Set down every entry exactly as given. Pictures are to be left out.

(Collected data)
-*-
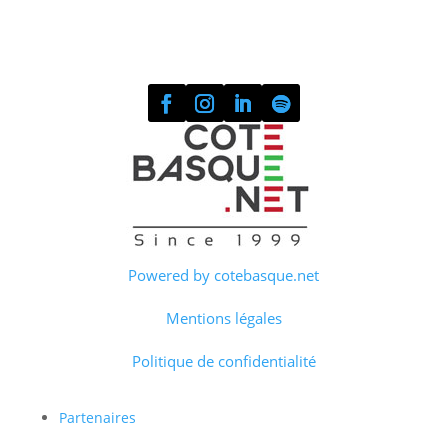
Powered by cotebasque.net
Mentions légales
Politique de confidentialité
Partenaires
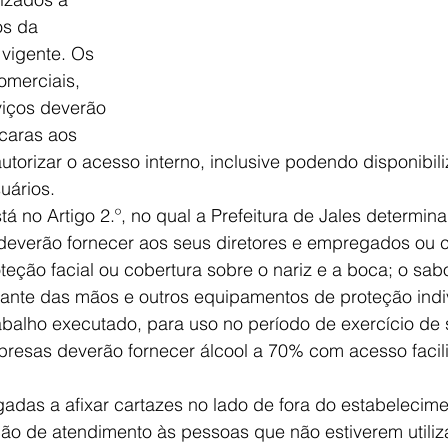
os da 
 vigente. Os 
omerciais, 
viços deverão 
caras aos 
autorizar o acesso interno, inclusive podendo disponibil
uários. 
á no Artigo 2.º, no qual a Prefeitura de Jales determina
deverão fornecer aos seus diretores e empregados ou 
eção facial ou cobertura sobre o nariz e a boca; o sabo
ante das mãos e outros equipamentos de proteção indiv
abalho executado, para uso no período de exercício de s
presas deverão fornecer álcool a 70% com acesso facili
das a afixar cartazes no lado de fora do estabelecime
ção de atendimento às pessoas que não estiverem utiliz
-*-
▶ _Solution for this exercise_:
Powered by cotebasque.net
Mentions légales
Politique de confidentialité
Partenaires
os da 
 vigente. Os 
omerciais, 
viços deverão 
caras aos 
autorizar o acesso interno, inclusive podendo disponibil
uários. 
á no Artigo 2.º, no qual a Prefeitura de Jales determina
deverão fornecer aos seus diretores e empregados ou 
eção facial ou cobertura sobre o nariz e a boca; o sabo
ante das mãos e outros equipamentos de proteção indiv
abalho executado, para uso no período de exercício de s
presas deverão fornecer álcool a 70% com acesso facili
das a afixar cartazes no lado de fora do estabelecime
ção de atendimento às pessoas que não estiverem utiliz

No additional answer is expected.